Why CRE Companies Are Finally Adopting Technology

Because of the nuance and data-centric nature of this business, tailoring technology is imperative to commercial real estate companies.

Casey Rue

This month, Common Areas launched a new configurable operations platform for commercial real estate companies. The idea of a configurable technology isn’t new—but it is a new concept in the commercial real estate industry. In general, there is a limited field of technology options for the industry, but that is changing. Technology options are growing, but they are also becoming more configurable, and in this industry, which is nuanced and data-centric, tailoring technology is imperative.

“Staying competitive in today’s business world takes the skill and will power to rapidly adapt to change while holding on to what makes the company unique,” Casey Rue, founder and CEO of Common Areas, tells GlobeSt.com. “Agility and flexibility are the keys to winning in the digital era. Common Areas’ rapid development and deployment of configurable solutions keeps businesses nimble, at the forefront of the competitive edge, and able to quickly adapt to industry cycles—without having to conform to cookie cutter software system that strip away part of what makes them successful.”

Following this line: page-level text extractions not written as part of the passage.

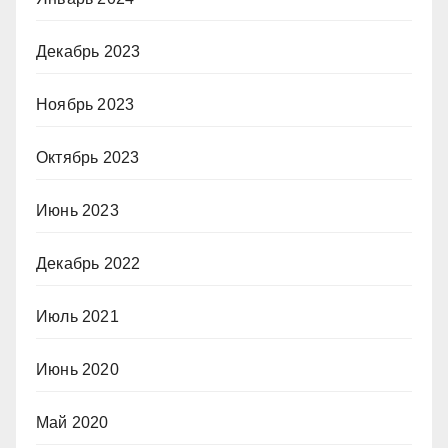
Декабрь 2023
Ноябрь 2023
Октябрь 2023
Июнь 2023
Декабрь 2022
Июль 2021
Июнь 2020
Май 2020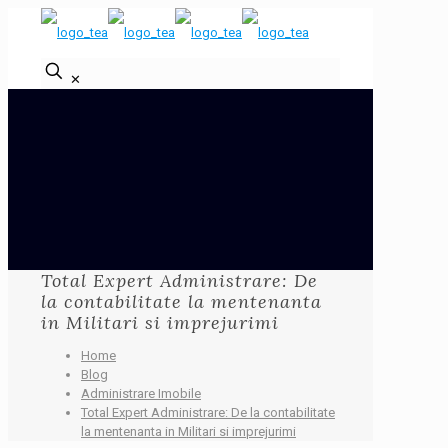
✕
Total Expert Administrare: De
la contabilitate la mentenanta
in Militari si imprejurimi
Home
Blog
Administrare Imobile
Total Expert Administrare: De la contabilitate
la mentenanta in Militari si imprejurimi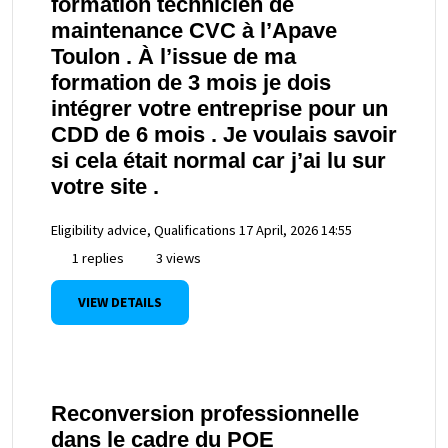
formation technicien de
maintenance CVC à l’Apave
Toulon . À l’issue de ma
formation de 3 mois je dois
intégrer votre entreprise pour un
CDD de 6 mois . Je voulais savoir
si cela était normal car j’ai lu sur
votre site .
Eligibility advice, Qualifications
17 April, 2026 14:55
1 replies
3 views
VIEW DETAILS
Reconversion professionnelle
dans le cadre du POE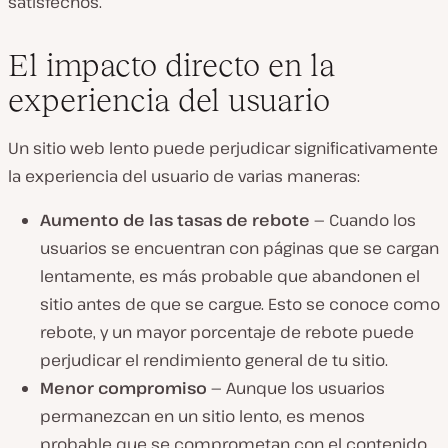
satisfechos.
El impacto directo en la
experiencia del usuario
Un sitio web lento puede perjudicar significativamente
la experiencia del usuario de varias maneras:
Aumento de las tasas de rebote —
Cuando los
usuarios se encuentran con páginas que se cargan
lentamente, es más probable que abandonen el
sitio antes de que se cargue. Esto se conoce como
rebote, y un mayor porcentaje de rebote puede
perjudicar el rendimiento general de tu sitio.
Menor compromiso —
Aunque los usuarios
permanezcan en un sitio lento, es menos
probable que se comprometan con el contenido,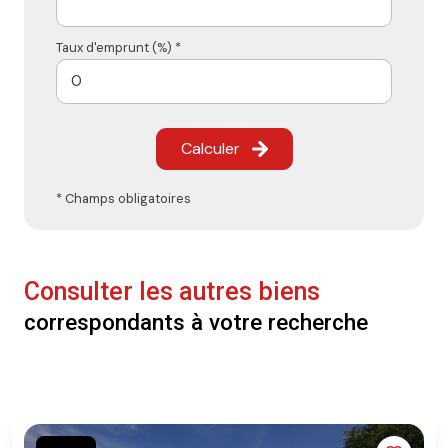
Taux d'emprunt (%) *
Calculer
* Champs obligatoires
Consulter les autres biens
correspondants à votre recherche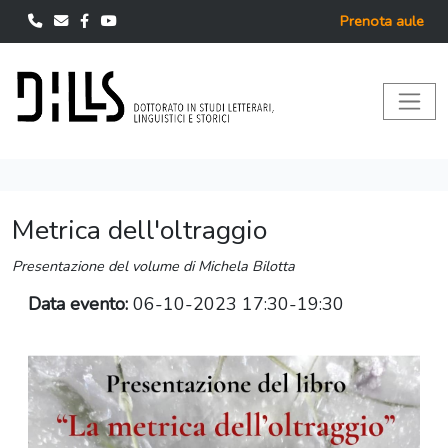
Prenota aule
Metrica dell'oltraggio
Presentazione del volume di Michela Bilotta
Data evento:
06-10-2023 17:30-19:30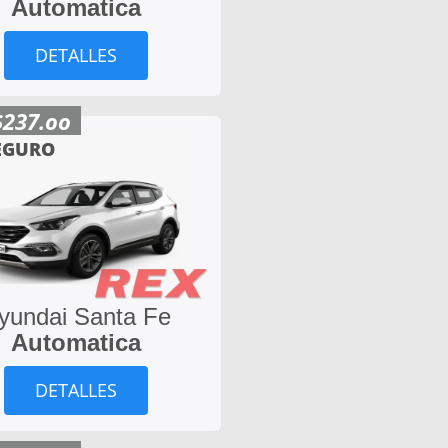
Automatica
DETALLES
$237.oo
EGURO
yundai Santa Fe
Automatica
DETALLES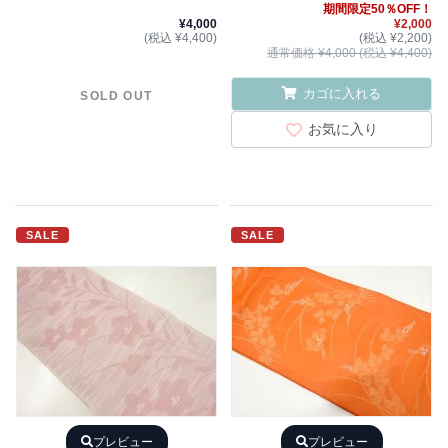
期間限定50％OFF！
¥4,000
¥2,000
(税込 ¥4,400)
(税込 ¥2,200)
通常価格 ¥4,000 (税込 ¥4,400)
カゴに入れる
SOLD OUT
お気に入り
SALE
SALE
プレビュー
プレビュー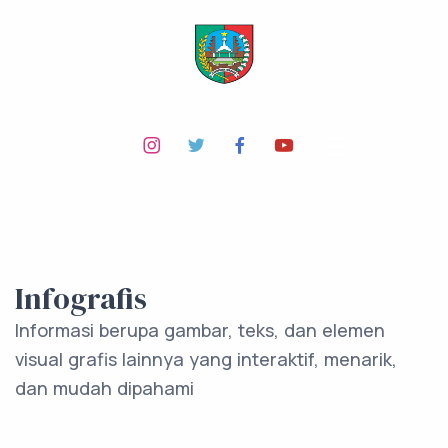
Infografis
Informasi berupa gambar, teks, dan elemen
visual grafis lainnya yang interaktif, menarik,
dan mudah dipahami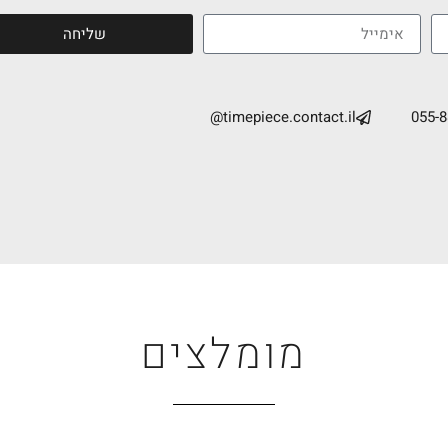
שליחה
timepiece.contact.il@
055-
מומלצים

Rue’s new configurable operations platform is bringing the kind of technologies that benefitted other industries to commercial real estate. “Configurable solutions like Common Areas aren’t entirely new to business in general, only to commercial real estate. They’ve been proven to be invaluable in other industries, and we believe they will be in the real estate industry as well,” he says. The platform, which was announced earlier, is a cloud-based program that allows users to personalize aspects of the system and automate business practices.

Common Areas is also focused on creating technologies that align with collaboration and productivity within an organization and with the organization’s clients and third-party vendors. “We’ve set our focus on how this type of technology can be used in a collaborative environment, inside, outside and between companies while maintaining the ways that each business wants to operate,” says Rue. “In doing so, we’re able to build a collaborative engine, one that is configured to integrate multiple functions. When executed, it creates a completeness of vision, a client’s vision, on how to bring together people, properties and processes.”

Companies are already responding to the ease of the platform and the ability to create a personalized system, without hiring a tech team to create a proprietary in-house technology. Rue says that this is the first technology of its kind in this industry. The arrival of configurable technology will surely be a game changer for commercial real estate, and will bring the industry closer to the technology revolution.